The International Center for Comparative Criminology (CICC), attached to the University of Montreal and the University of Quebec at Trois-Rivières, organized with the Profiling Observatory “The scientific season of the CICC 2022-2023” which took place from October 24 to 28. This event began with conferences whose theme was “Artificial intelligence and profiling”. The conference “AI and profiling: ethical and legal risks”, was presented by Céline Castets-Renard, Full Professor at the Faculty of Civil Law, at the University of Ottawa where she holds the Responsible AI Chair at the worldwide, she also holds the Law Chair at ANITI (Artificial and Natural Intelligence Toulouse Institute).
The CICC, born in 1969 from a scientific partnership between the University of Montreal and the International Society of Criminology, is one of the most important criminological research centers in the world. In addition to 63 regular researchers, it also brings together 104 collaborators from Quebec, Canada and also internationally. With doctorates in criminology, psychology, political science, law, sociology, anthropology, social work, history, economics, forensic sciences, biology and chemistry, the regular researchers and collaborators of the CICC seek to understand, from a multidisciplinary perspective, the processes regulation of criminal behavior, as well as the different methods of intervention deployed by public, private and community institutions to deal with it. The Center regularly organizes international debates and conferences on criminal and security issues.
For this event, it joined forces with the Profiling Observatory (ODP), made up of more than thirty researchers, around twenty community and institutional partners as well as around forty students. at master’s and doctoral level. Their work focuses on the practices and experiences of profiling in the police, justice, correctional services, youth protection, health and social services, social assistance and migration sectors.
The conference : ” AI and profiling: ethical and legal risks »presented by Céline Castets-Renard
The conference first addresses some issues of AI and profiling, then presents problematic use cases of facial recognition in Canada, addresses that of Clearview AI and then focuses on the responses of Canadian law and its limits, including Bill C-27.
The challenges of AI and profiling
Céline Castets-Renard’s intervention begins with a presentation of automated decision-making systems, their uses, their impact on society: predictions (weather, terrorism, security, etc.), recommendations, decision-making assistance. These systems, supervised or not, trained with data such as age, race, etc. make classifications leading to profiling and even discrimination. The first challenge is therefore the choice of data.
Bias and discrimination often come from poor quality or insufficient data. While some are over-represented, there are many cases of under-representation such as that of data on femicide, particularly in Mexico.
Céline Castets-Renard cites as an example of predictive justice the COMPAS affair, a recidivism calculation score in relation to certain categories of the population. This presented the same error rate whether for black or Caucasian individuals, but it was not specified that this same rate was in favor of the latter and against the former…

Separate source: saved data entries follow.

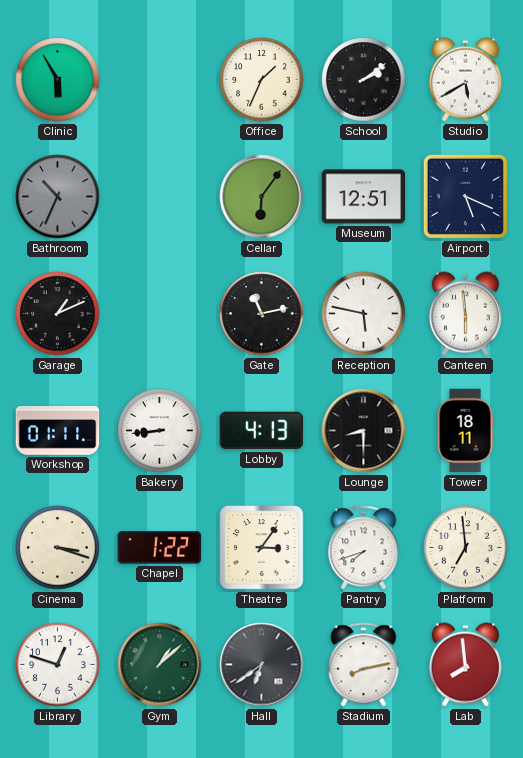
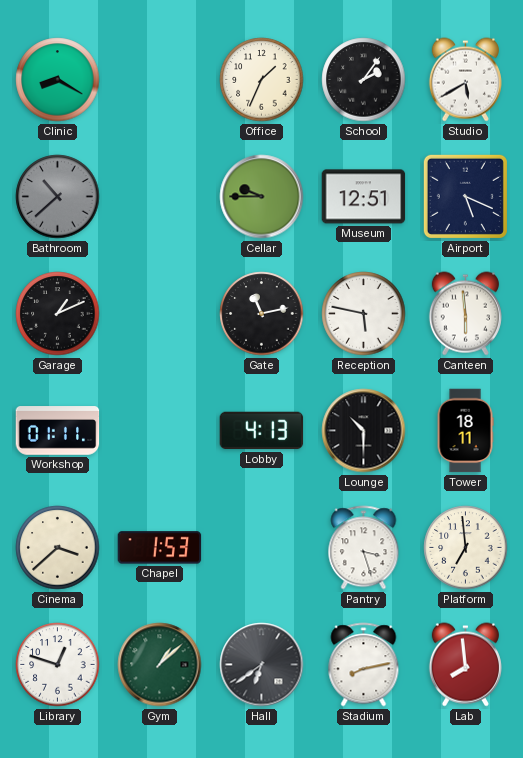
Clinic: 5:55 -> 8:20
School: 2:09 -> 2:06
Bathroom: 10:34 -> 10:38
Cellar: 6:06 -> 9:45
Bakery: 8:44 -> none
Lounge: 8:30 -> 10:30
Cinema: 3:18 -> 3:38
Chapel: 1:22 -> 1:53
Theatre: 3:06 -> none
Pantry: 7:42 -> 3:27
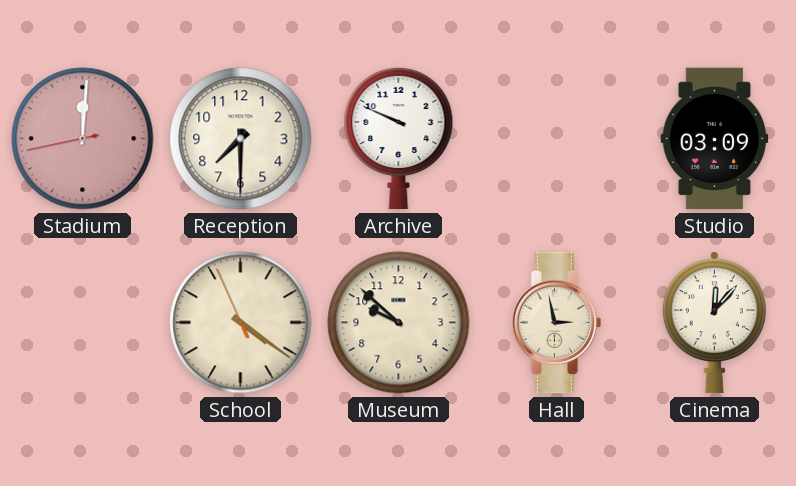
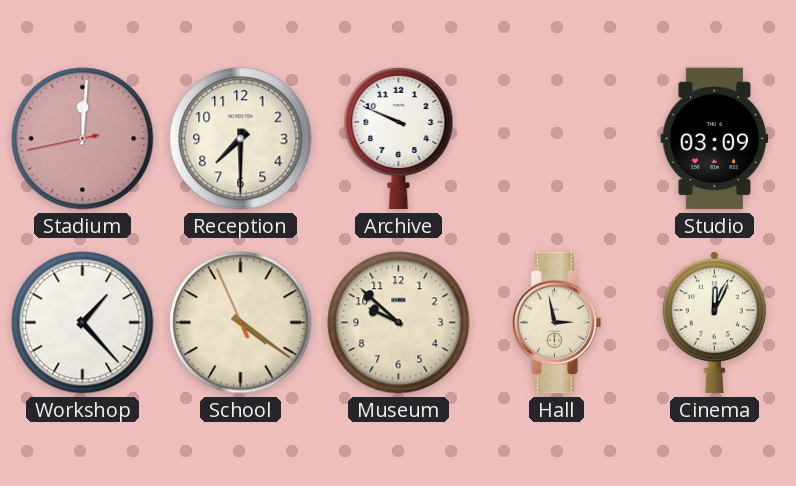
Workshop: none -> 1:23
Cinema: 12:07 -> 12:04
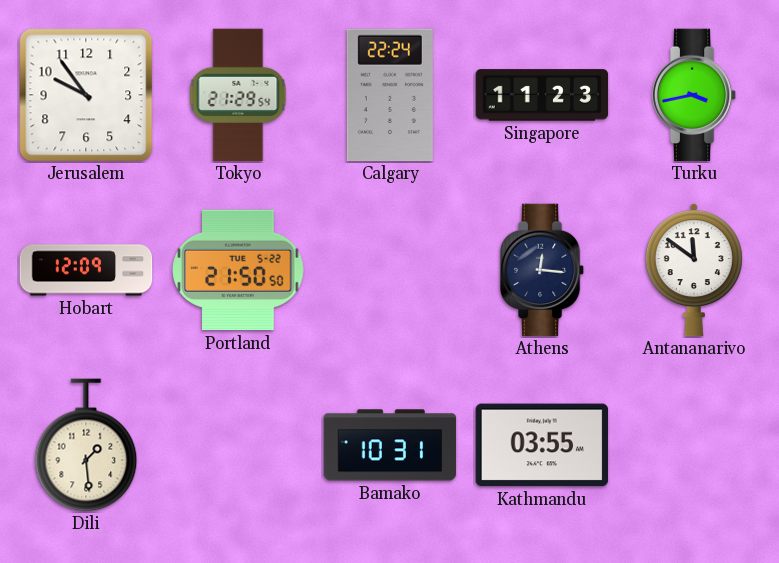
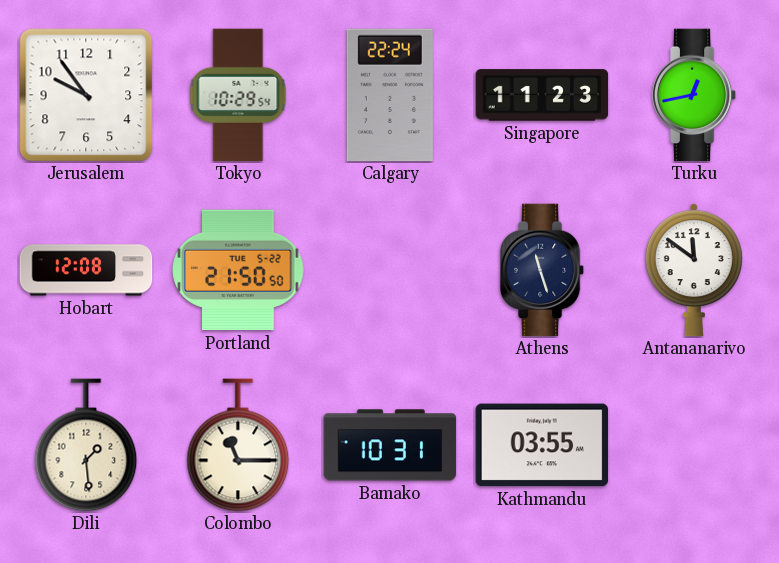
Tokyo: 21:29 -> 10:29
Turku: 3:43 -> 12:43
Hobart: 12:09 -> 12:08
Athens: 12:16 -> 11:27
Colombo: none -> 11:15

Since humans trust the decisions of machines more than their expertise, these kinds of mistakes can have a big impact. The speaker took another example of misleading success, that of facial recognition, announced at around 85% and presented the work of Joy Buolamwini, on gender and/or race bias and discrimination in this technology. These pointed out that black women were underrepresented in the training data, leading to a high error rate. In the case of Amazon’s facial recognition system, the success rate is 100% for white men and drops to 68.6% for black women.
Facial recognition, authentication and identification
For Céline Castets-Renard, facial recognition is an intrusive technology for individuals. She questions the lack of transparency in public action, citing the case of 2 young women claiming to be of Somali origin who had obtained the status of political refugees but whose status was invalidated by the SPR (Refugee Protection Section), alleging that their photos offered a great similarity to those of two Kenyan students…
Regarding the identification, it refers to the case of a native arrested in a store for having allegedly stolen from it a few months earlier. This man would have been particularly watched because of his origins.
The answers of the law
In Canada, the laws concerning private data depending on whether it is the private sector or the public sector are different. For the private sector, Bill C-7 is in draft, reforming the PIPEDA Act of 2000, while for the public sector, the Personal Information Act of 1985 applies, therefore not concerning AI systems . On the other hand, a directive on automated systems, aimed at assessing their risks, was adopted by the Treasury Board.
The speaker raises the question of the use of Clearview AI facial recognition technology by services other than the police, particularly within the immigration service. She highlights the authorities’ lack of high sanctions against the company compared to Australia, some European countries and the CNIL before considering the lack of transparency of automated decisions within the Canadian immigration service.